Source information:
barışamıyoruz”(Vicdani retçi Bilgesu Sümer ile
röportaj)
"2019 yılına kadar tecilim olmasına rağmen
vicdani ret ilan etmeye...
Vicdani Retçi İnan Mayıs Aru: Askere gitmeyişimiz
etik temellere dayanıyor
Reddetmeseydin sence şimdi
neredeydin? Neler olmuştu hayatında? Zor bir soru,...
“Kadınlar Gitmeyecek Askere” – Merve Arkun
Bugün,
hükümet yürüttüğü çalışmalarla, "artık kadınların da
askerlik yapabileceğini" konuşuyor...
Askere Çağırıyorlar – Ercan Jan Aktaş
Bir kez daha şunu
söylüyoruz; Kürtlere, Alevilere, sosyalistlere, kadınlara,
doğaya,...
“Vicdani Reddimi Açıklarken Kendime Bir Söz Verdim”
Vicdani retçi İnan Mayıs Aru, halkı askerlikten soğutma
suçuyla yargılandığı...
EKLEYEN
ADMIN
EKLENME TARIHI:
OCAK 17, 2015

Activity:
Taking the entries above, please repeat each one exactly.

Problem solution:
barışamıyoruz”(Vicdani retçi Bilgesu Sümer ile
röportaj)
"2019 yılına kadar tecilim olmasına rağmen
vicdani ret ilan etmeye...
Vicdani Retçi İnan Mayıs Aru: Askere gitmeyişimiz
etik temellere dayanıyor
Reddetmeseydin sence şimdi
neredeydin? Neler olmuştu hayatında? Zor bir soru,...
“Kadınlar Gitmeyecek Askere” – Merve Arkun
Bugün,
hükümet yürüttüğü çalışmalarla, "artık kadınların da
askerlik yapabileceğini" konuşuyor...
Askere Çağırıyorlar – Ercan Jan Aktaş
Bir kez daha şunu
söylüyoruz; Kürtlere, Alevilere, sosyalistlere, kadınlara,
doğaya,...
“Vicdani Reddimi Açıklarken Kendime Bir Söz Verdim”
Vicdani retçi İnan Mayıs Aru, halkı askerlikten soğutma
suçuyla yargılandığı...
EKLEYEN
ADMIN
EKLENME TARIHI:
OCAK 17, 2015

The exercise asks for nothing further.